Dynamic leg muscle power is an independent determinant of pain and quality of life in knee osteoarthritis (OA), and it appears to outperform muscle strength as a measure of muscle performance, according to researchers from Tufts University and Tufts Medical Center, Boston.
Skeletal muscle power, distinct from muscle strength, is defined as the product of dynamic muscular force and muscle contraction velocity. Compared with muscle strength, lower extremity muscle power is a better predictor of performance on tasks such as walking, rising from a chair, or climbing a flight of stairs.
“Compared to traditional measurements of muscle strength, our findings emphasize that muscle power is a more clinically important measure of muscle performance in knee OA,” the investigators wrote online in Arthritis and Rheumatology.
Data from 190 patients with knee OA also suggest that “individuals with established knee OA have substantial and accelerated impairments in muscle power,” they added.
“Indeed, the muscle power values in the present study are equivalent to levels generated in a specific group of mobility-limited older adults with a mean age of approximately 80 years.”
The findings also raise the possibility that training interventions specifically designed to improve muscle power may improve performance, pain, and quality of life in patients with knee OA, and merits investigation.
The investigators, led by Kieran F. Reid, PhD, MPH, analyzed baseline data of 190 adults with knee OA who participated in a randomized, controlled trial of tai chi versus physical therapy. Knee pain was measured using the Western Ontario and McMaster Osteoarthritis Index (WOMAC) pain subscale, which scores pain on a scale of 0 to 55, with higher scores indicating more severe disease.
Quality of life was assessed using the Short Form-36 (SF-36) questionnaire. Scores on each of the eight domains of the SF-36 were combined to obtain a physical component summary score and a mental component summary score.
Leg extensor muscle strength was measured via bilateral leg press, using a one-repetition maximum through a full range of motion. After a 5-minute rest period, peak power was measured as power output and contraction velocity during five bilateral leg press repetitions at 40% and 70% of the one-repetition maximum.
WOMAC pain was significantly and inversely associated with all measures of muscle strength, peak muscle power, and peak contraction velocity. In univariate analysis, greater peak muscle power at both 40% (low external resistance) and 70% (high external resistance) of the one-repetition maximum was significantly and negatively associated with WOMAC pain (r=-0.17, P≤ 0.05), and was significantly and positively associated with the SF-36 physical component score (r= 0.16, P≤0.05).
In separate multiple regression analyses, peak muscle power evaluated at high external resistance and peak contraction velocity measured at low external resistance were significantly and independently associated with WOMAC pain (all P≤0.05). Muscle strength, however, was not significantly associated with WOMAC pain (P=0.13).
Peak muscle power evaluated at both low and high external resistances were significant independent predictors of the SF-36 physical component score (P=0.04 and P=0.003, respectively).
Muscle power training at higher external resistances should be examined in knee OA, according to the investigators, “since an intervention of high intensity power training may portend greater reductions in disease severity or comparatively greater improvements in physical functioning, compared to low resistance power training.”

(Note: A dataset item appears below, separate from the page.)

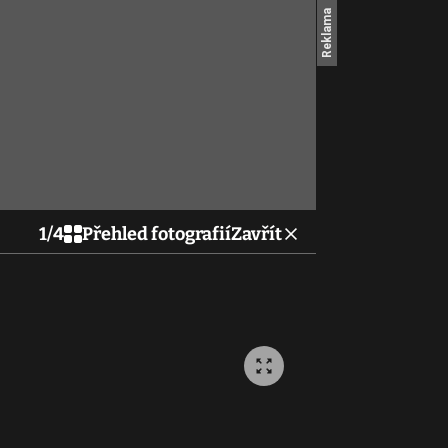
1
/
4
Přehled fotografií
Zavřít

Two small pilot studies have demonstrated that low resistance power training (training performed at 40% of one-repetition maximum) improves muscle power, pain, and function in patients with knee OA. “However, additional, larger-scale randomized controlled trials of resistance training interventions to improve lower extremity muscle power across a variety of training intensities, and their subsequent impact on pain, quality of life, and functional outcomes in knee OA, are necessary,” the authors wrote.
Study limitations include the cross-sectional nature of the analysis and the lack of accounting for knee alignment (and other individual differences) that might contribute to variability in the relationship between disease severity and muscle performance. In addition, the influence of well-established risk factors for knee OA, such as adipose mass, were not assessed.
The study was supported by the National Institutes of Health, the Boston Claude D. Pepper Older Americans Independence Center, and the Boston Rehabilitation Outcomes Center.
The authors disclosed no financial relationships.
Reference: Reid K, et al “Muscle power is an independent determinant of pain and quality of life in knee osteoarthritis” Arthritis Rheum 2015; DOI: 10.1002/art.39336.